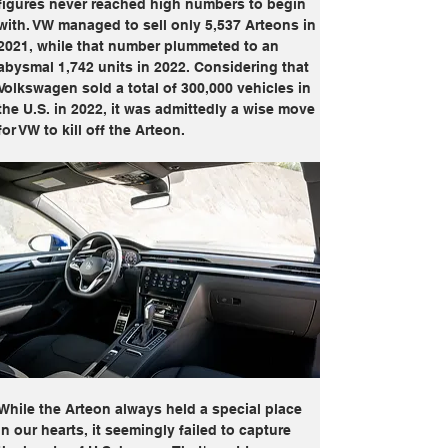
figures never reached high numbers to begin 
with. VW managed to sell only 5,537 Arteons in 
2021, while that number plummeted to an 
abysmal 1,742 units in 2022. Considering that 
Volkswagen sold a total of 300,000 vehicles in 
the U.S. in 2022, it was admittedly a wise move 
for VW to kill off the Arteon. 
While the Arteon always held a special place 
in our hearts, it seemingly failed to capture 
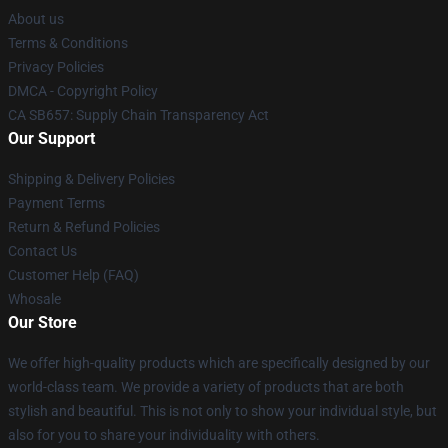
About us
Terms & Conditions
Privacy Policies
DMCA - Copyright Policy
CA SB657: Supply Chain Transparency Act
Our Support
Shipping & Delivery Policies
Payment Terms
Return & Refund Policies
Contact Us
Customer Help (FAQ)
Whosale
Our Store
We offer high-quality products which are specifically designed by our
world-class team. We provide a variety of products that are both
stylish and beautiful. This is not only to show your individual style, but
also for you to share your individuality with others.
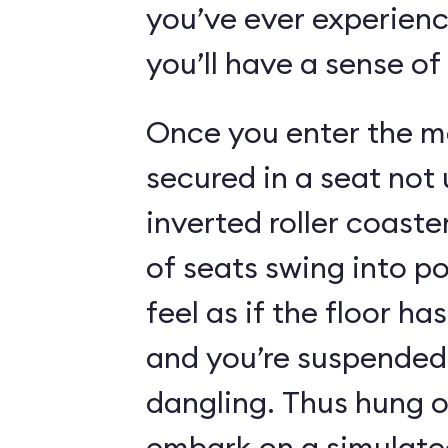
you’ve ever experienc
you’ll have a sense of
Once you enter the ma
secured in a seat not 
inverted roller coaste
of seats swing into p
feel as if the floor h
and you’re suspended 
dangling. Thus hung o
embark on a simulated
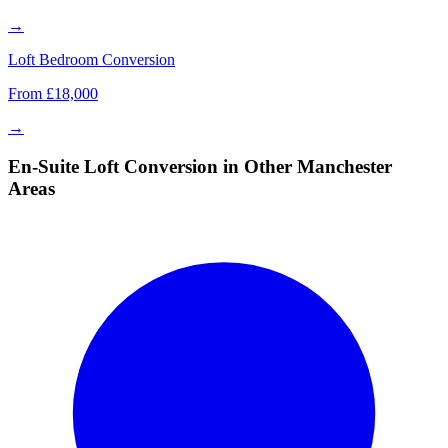
→
Loft Bedroom Conversion
From £18,000
→
En-Suite Loft Conversion in Other Manchester
Areas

__Problem to solve__. Reproduce each line of the records in which "your" appears.

__Task answer__.
stylish and beautiful. This is not only to show your individual style, but
also for you to share your individuality with others.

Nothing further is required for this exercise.